Published 22:38, May the 4th, 2008
 

KG gets it done

NBA. Kevin Garnett has always been an easy target.

He’s a surefire Hall of Famer and has the league’s highest salary, commercial appeal and a number of nicknames. But as the best player on an endless amount of bad teams, it took him nine years to advance past the first round of the playoffs, and this will be just his second career trip to a conference semifinal.

Garnett was a postseason choke artist, his critics exclaimed, and those echoes were faintly heard through the Garden hallways over the last week.
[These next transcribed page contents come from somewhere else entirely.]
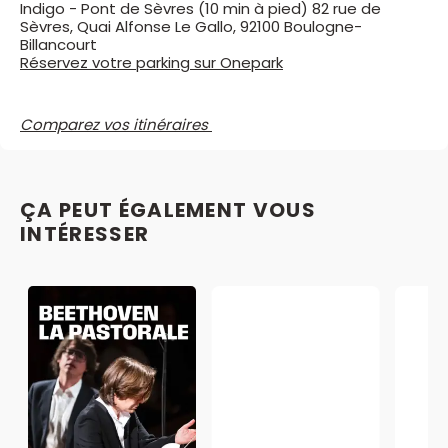
Indigo - Pont de Sèvres (10 min à pied) 82 rue de
Sèvres, Quai Alfonse Le Gallo, 92100 Boulogne-
Billancourt
Réservez votre parking sur Onepark
Comparez vos itinéraires
ÇA PEUT ÉGALEMENT VOUS
INTÉRESSER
Even though he had averaged 21.5 points, 8.5 rebounds and 4.0 assists through the series’ first six games, the Celtics were losing, and some of the blame was put on Garnett’s shoulders.

Sure, he wasn’t always aggressive, had been unselfish to a fault and failed to take over at times when the Celtics were struggling at Atlanta’s Philips Arena despite averaging 24.7 points in three road losses.

But in the series’ decisive game yesterday, Garnett was unconscious, attacking the rim and scoring 18 points on 9-of-13 shooting while grabbing 11 rebounds, including four on the offensive end, in 27 minutes of work.

This wasn’t KG 2.0. Rather, it was simply a stronger performance from a man who wouldn’t be heading home after the first round for a seventh time.

“Through adversity, you have to continue to keep your head up, stay positive and lead by example,” Garnett said.

“That’s big when you’re trying to accomplish what we’re trying to do this year.”